The @worker_ready decorator

The most common way to watch for an agent. Decorate a method with the agent name, and it fires when that agent registers:
from pipecat.pipeline.base_worker import BaseWorker
from pipecat.pipeline.worker_ready_decorator import worker_ready
from pipecat.registry.types import WorkerReadyData

class MainAgent(BaseWorker):
    @worker_ready(name="greeter")
    async def on_greeter_ready(self, data: WorkerReadyData) -> None:
        await self.activate_worker("greeter")
The framework automatically calls watch_workers() for each @worker_ready handler when the agent starts. If the watched agent is already registered, the handler fires immediately.

watch_workers()

For dynamic cases where you don’t know the agent name at class definition time, call watch_workers() directly. The best place to do this is in start(), after calling super().start():
class MainAgent(BaseWorker):
    async def start(self) -> None:
        await super().start()
        for name in self._dynamic_worker_names:
            await self.watch_workers(name)
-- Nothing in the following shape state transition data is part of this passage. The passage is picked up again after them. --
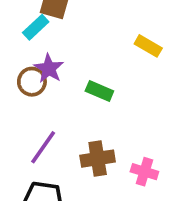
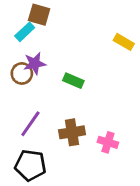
yellow rectangle: (148, 46) -> (124, 42), moved
purple star: (49, 68) -> (35, 63), turned 30

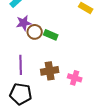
brown circle: (22, 73) -> (35, 32), moved
purple line: (30, 124) -> (21, 65), turned -36

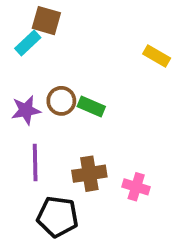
purple star: (24, 23) -> (26, 110), moved
black pentagon: (21, 94) -> (58, 217), moved

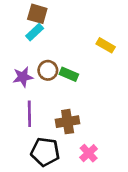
cyan rectangle: (28, 43) -> (35, 32), moved
yellow rectangle: (157, 56) -> (106, 45), moved
pink cross: (136, 187) -> (89, 153), moved, turned 30

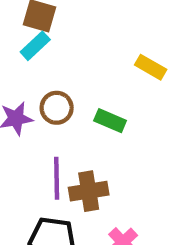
green rectangle: (69, 74) -> (110, 121), moved
purple line: (29, 114) -> (57, 178), moved

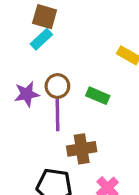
purple line: (57, 178) -> (57, 115), moved

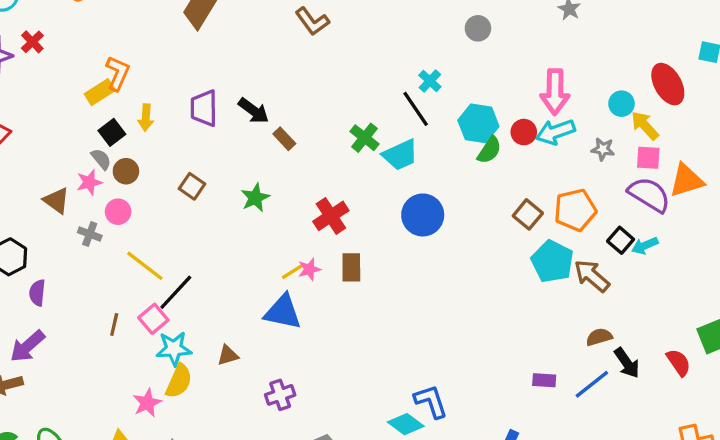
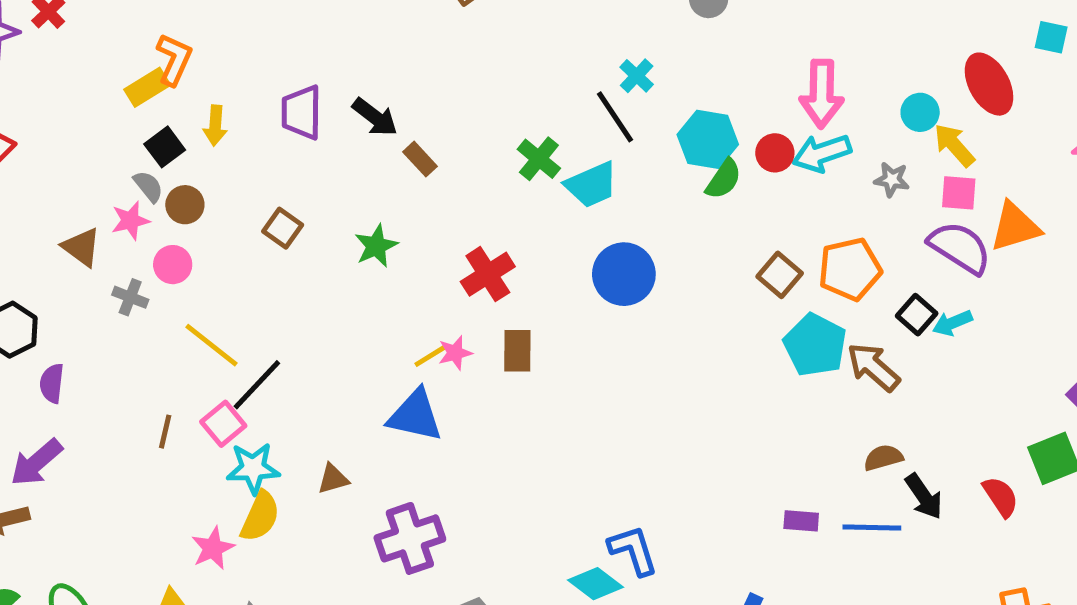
blue line: (592, 384) -> (872, 528), turned 39
purple cross: (280, 395) -> (410, 538), size x1.5

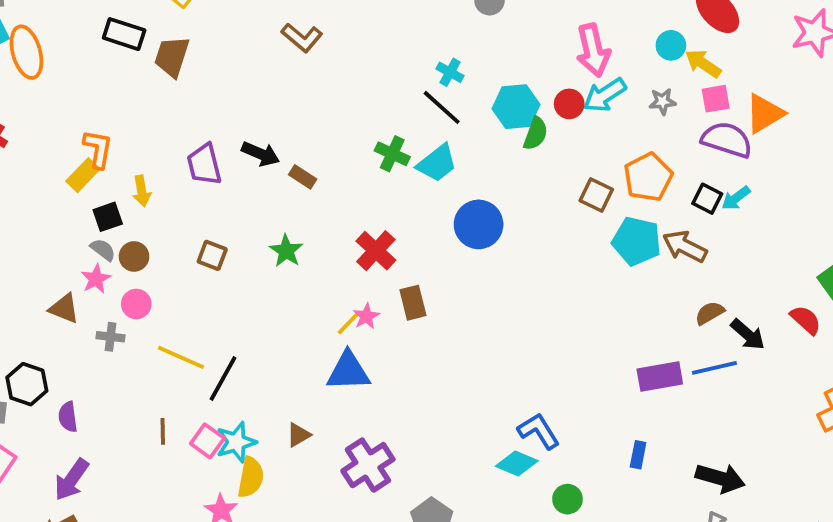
black square: (165, 147) -> (108, 217), turned 32
pink square: (223, 424) -> (207, 441), moved
purple rectangle: (801, 521) -> (660, 377), size x1.6

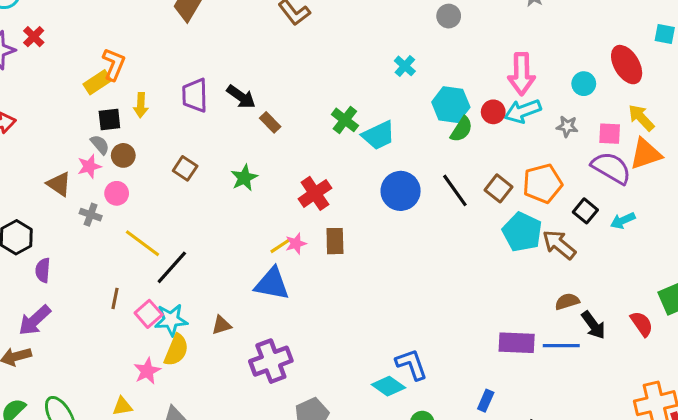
yellow arrow: (703, 64) -> (641, 118), moved
black line: (442, 107) -> (455, 190), moved
cyan arrow: (736, 198) -> (623, 221), moved

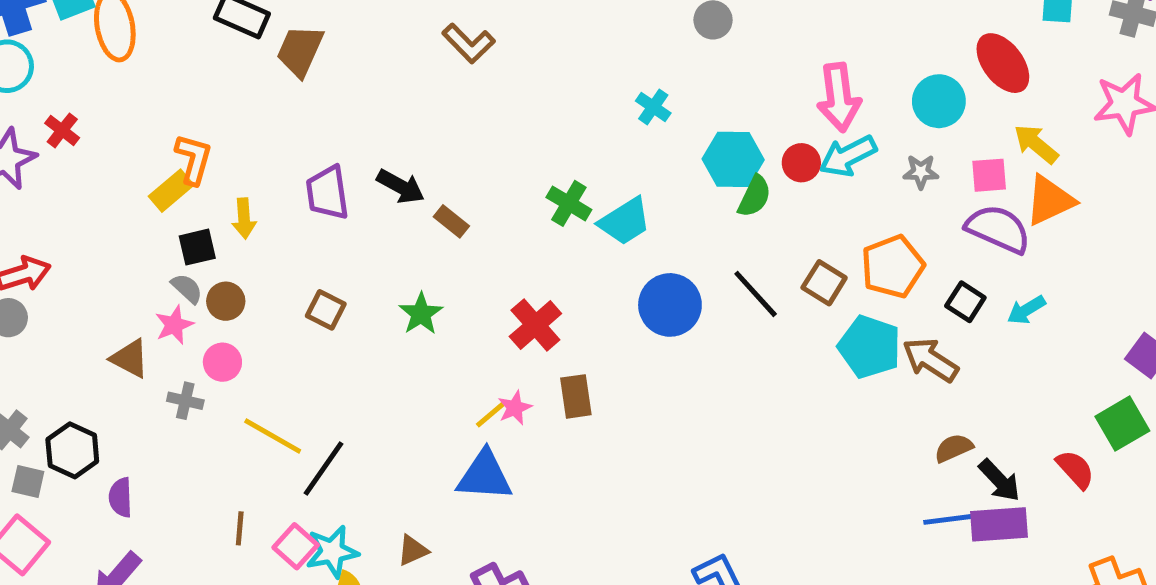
cyan circle: (584, 84) -> (939, 101), size x1.4
purple rectangle: (517, 343) -> (999, 524), moved

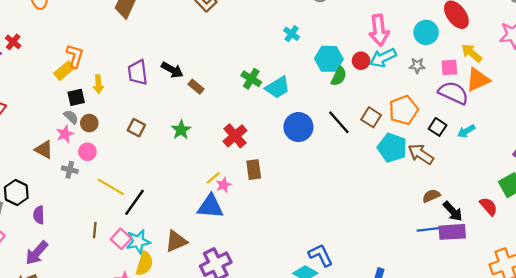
pink star: (515, 408) -> (223, 185), moved
brown triangle: (413, 550) -> (176, 241), size x1.5

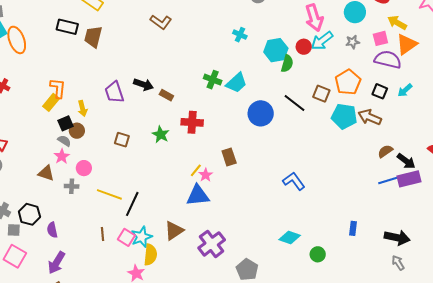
brown circle: (89, 123) -> (77, 131), moved
red cross: (235, 136) -> (192, 122), moved, turned -35
blue L-shape: (321, 255) -> (294, 181), moved

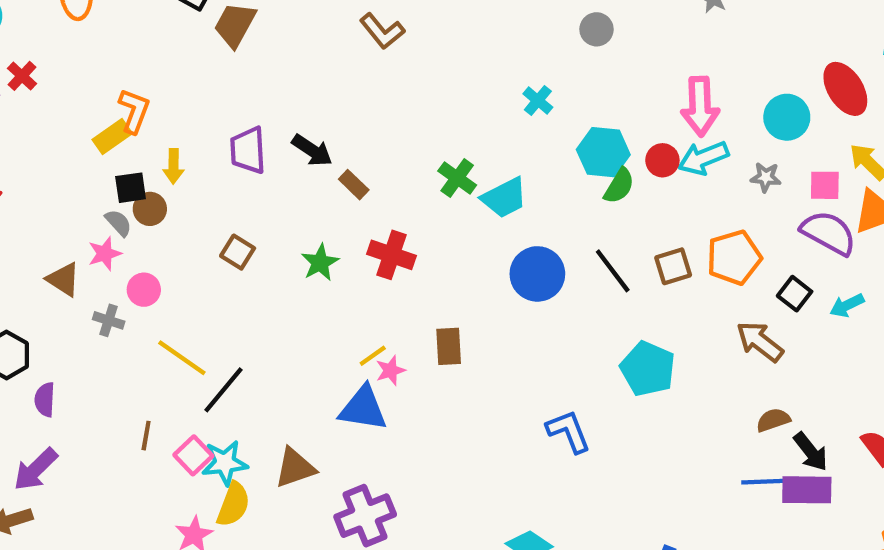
brown square: (321, 94) -> (673, 266), turned 36
cyan pentagon: (344, 116) -> (648, 369), moved

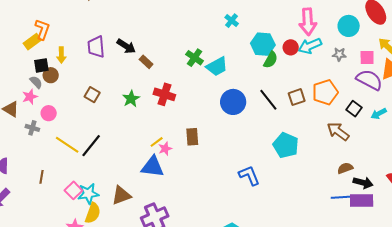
black line: (224, 390) -> (91, 146), moved
brown line: (146, 436) -> (41, 177), moved
black arrow: (811, 452) -> (363, 183), turned -36

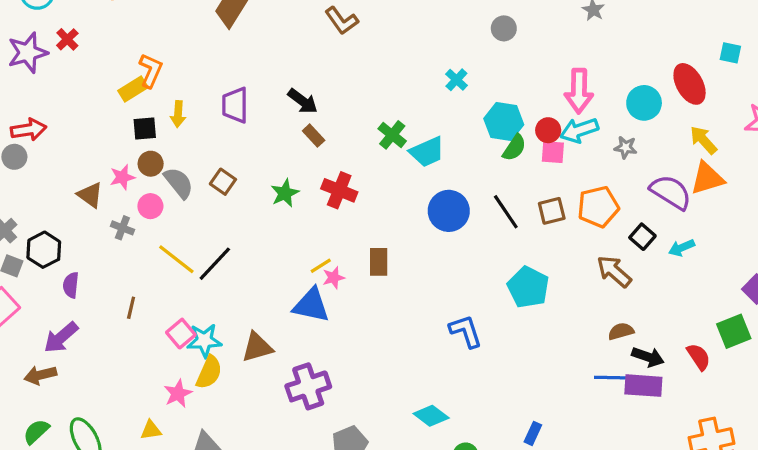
black arrow: (126, 46) -> (303, 101), moved
pink square: (367, 58) -> (553, 152), moved
brown circle: (51, 75) -> (151, 164), moved
gray semicircle: (36, 82) -> (179, 183), moved, size x1.5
    async def on_worker_ready(self, data: WorkerReadyData) -> None:
        await super().on_worker_ready(data)
        await self.activate_worker(data.worker_name)
This is useful when agent names come from configuration or are created at runtime. Watched agents that are not handled by a @worker_ready decorator dispatch to the on_worker_ready hook.

How discovery works

Local agents

When all agents run in the same process, discovery is straightforward. An agent registers in the shared registry when its pipeline is ready, and watchers are notified immediately.

Distributed agents

In distributed setups (agents across different processes connected to the same bus), runners exchange registry snapshots automatically. When a remote agent becomes ready, its runner broadcasts a registry message over the bus. Other runners update their local registry, and any matching watchers fire.
Only root agents (added via runner.add_workers()) are discoverable across runners. Child agents (added via parent.add_workers()) are not broadcast and remain invisible to other runners.

Agent readiness data

When a watcher fires, it receives a WorkerReadyData object:
@worker_ready(name="greeter")
async def on_greeter_ready(self, data: WorkerReadyData) -> None:
    print(data.worker_name)  # "greeter"
    print(data.runner)       # Name of the runner managing the agent

Uniqueness

Agent names must be unique within a registry. If the same name is registered from two different runners, the registry logs a warning. In distributed setups, choose unique names across all runners to avoid conflicts.